Tiba-tiba seutas benang hitam menembus kepala Lian Yutang, masuk dari belakang dan keluar dari dahi, meninggalkan dua lubang mengucurkan darah segar.

Tatapan Lian Yutang dipenuhi keterkejutan yang tak terlukiskan, senyum sombongnya membeku di wajah. Dari sorot matanya terpancar penyesalan mendalam dan rasa enggan meninggalkan dunia ini. Ia memandang penuh kerinduan pada segala yang ada di sekitarnya, mengulurkan tangan namun tak mampu menyentuh apa pun, lalu tubuhnya pun roboh tanpa daya.

Lian Yutang, mati!

Setelah meminjam kekuatan Ular Darah Hitam untuk menghabisi Lian Yutang seketika, Xu Nan berhenti berpura-pura kesakitan dan perlahan bangkit dari sudut ruangan sembari menepuk-nepuk debu di tubuhnya, seolah-olah ia tidak terluka sama sekali. Tatapannya pada Pang Shi dan Meng Yang yang terkejut benar-benar tenang.

Dua serangan Pang Shi memang membuat tubuhnya terluka parah, namun itu sama sekali tak mempengaruhi gerakannya. Bukan hanya beberapa tulang patah, bahkan andai seluruh darah dalam tubuhnya terkuras sekalipun, Xu Nan tetap dapat mengendalikan tubuh ini. Selama energi kehidupannya mengalir, segala luka akan segera pulih.

Lian Yutang kalah karena terlalu lengah. Ia mengira Xu Nan benar-benar sudah tak berdaya, padahal itulah sandiwara yang Xu Nan mainkan agar Lian Yutang lengah dan memberi kesempatan bagi Ular Darah Hitam untuk menyerang.

Xu Nan menyeka darah di sudut bibirnya, lalu menatap jenazah Lian Yutang yang mati dengan mata terbuka, seraya berkata, "Orang bijak berkata, 'Dari kesalahan, kita belajar.' Lian Yutang, kau tak pernah memahami hal itu!"

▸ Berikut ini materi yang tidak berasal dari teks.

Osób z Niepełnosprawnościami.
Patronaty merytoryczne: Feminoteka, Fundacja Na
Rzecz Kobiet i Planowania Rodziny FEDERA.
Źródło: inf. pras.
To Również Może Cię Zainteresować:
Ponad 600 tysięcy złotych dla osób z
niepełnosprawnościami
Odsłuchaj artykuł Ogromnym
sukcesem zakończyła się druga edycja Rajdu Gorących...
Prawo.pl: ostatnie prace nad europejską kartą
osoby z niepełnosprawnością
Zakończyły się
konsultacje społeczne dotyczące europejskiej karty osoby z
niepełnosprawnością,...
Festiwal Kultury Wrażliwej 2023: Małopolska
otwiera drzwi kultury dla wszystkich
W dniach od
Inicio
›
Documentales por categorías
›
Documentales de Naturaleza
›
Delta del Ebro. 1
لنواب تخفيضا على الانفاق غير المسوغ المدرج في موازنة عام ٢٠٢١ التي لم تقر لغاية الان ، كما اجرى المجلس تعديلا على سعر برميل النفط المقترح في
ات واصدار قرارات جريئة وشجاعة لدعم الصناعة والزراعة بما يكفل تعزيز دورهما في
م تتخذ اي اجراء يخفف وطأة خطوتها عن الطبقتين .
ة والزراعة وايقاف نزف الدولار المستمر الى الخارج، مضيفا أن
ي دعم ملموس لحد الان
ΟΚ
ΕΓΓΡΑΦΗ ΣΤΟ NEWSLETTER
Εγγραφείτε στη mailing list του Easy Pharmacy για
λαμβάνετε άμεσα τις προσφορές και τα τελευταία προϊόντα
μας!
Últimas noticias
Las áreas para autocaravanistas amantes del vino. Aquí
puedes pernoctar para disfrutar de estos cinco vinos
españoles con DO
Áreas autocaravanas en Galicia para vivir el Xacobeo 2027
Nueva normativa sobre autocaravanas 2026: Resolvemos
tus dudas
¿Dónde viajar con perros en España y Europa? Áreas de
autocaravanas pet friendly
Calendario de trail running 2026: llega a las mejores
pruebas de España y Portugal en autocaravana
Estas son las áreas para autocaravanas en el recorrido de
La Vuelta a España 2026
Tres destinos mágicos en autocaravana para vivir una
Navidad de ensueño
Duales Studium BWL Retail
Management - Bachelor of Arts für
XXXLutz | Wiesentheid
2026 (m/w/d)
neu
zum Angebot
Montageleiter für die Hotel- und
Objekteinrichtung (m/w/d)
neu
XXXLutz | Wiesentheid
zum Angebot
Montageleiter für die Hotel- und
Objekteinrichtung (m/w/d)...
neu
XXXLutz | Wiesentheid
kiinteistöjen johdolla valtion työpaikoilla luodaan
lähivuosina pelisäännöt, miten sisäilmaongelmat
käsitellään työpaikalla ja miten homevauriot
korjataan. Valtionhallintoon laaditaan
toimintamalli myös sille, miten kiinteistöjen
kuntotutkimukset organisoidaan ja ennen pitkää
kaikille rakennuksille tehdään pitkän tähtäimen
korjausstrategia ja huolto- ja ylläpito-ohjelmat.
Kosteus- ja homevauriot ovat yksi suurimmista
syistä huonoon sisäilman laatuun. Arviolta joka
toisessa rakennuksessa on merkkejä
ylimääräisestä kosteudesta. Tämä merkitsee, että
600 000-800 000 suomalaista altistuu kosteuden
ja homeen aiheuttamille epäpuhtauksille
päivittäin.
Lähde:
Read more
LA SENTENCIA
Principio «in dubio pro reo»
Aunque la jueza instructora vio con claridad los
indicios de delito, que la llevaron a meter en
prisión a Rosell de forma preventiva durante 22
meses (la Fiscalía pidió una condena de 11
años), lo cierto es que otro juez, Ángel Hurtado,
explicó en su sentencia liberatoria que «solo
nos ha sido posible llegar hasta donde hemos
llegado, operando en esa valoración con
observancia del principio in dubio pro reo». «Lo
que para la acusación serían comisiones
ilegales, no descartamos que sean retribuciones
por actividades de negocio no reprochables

Dua kali Lian Yutang gagal karena kelalaian yang sama saat menghadapi Xu Nan, dan akhirnya membayar dengan nyawa. Sebab ia tak pernah belajar dari kegagalan, tak pernah menilai lawan dengan sungguh-sungguh.

Jika tak mampu mengakui kekalahan sendiri, maka yang akan didapat hanyalah kekalahan berikutnya.

Mengenai pembunuhan seketika terhadap Lian Yutang, Xu Nan bukannya nekat karena marah. Seperti yang pernah dikatakan Ji Lingyi, Lian Yutang berhati sempit dan pendendam. Ia tak henti-henti menantang Xu Nan, bahkan kali ini berani menculik pelayannya dan meracuni dirinya. Jika dibiarkan hidup, siapa tahu apa lagi yang akan ia lakukan di masa depan.

Demi tak menyia-nyiakan sedikit pun sumber daya, Xu Nan menarik napas dalam-dalam, lalu menggunakan teknik penyerapan kehidupan. Ia menyerap seluruh energi hidup dan mati dari tubuh Lian Yutang.

Meskipun kekuatan hidup dan mati Lian Yutang tak sebesar Bai Yan atau Xu Huayang, namun lebih murni. Itu karena teknik yang ia latih jauh lebih unggul, hanya saja kemampuannya sendiri terlalu rendah sehingga tak mampu mengeluarkan potensi teknik tersebut.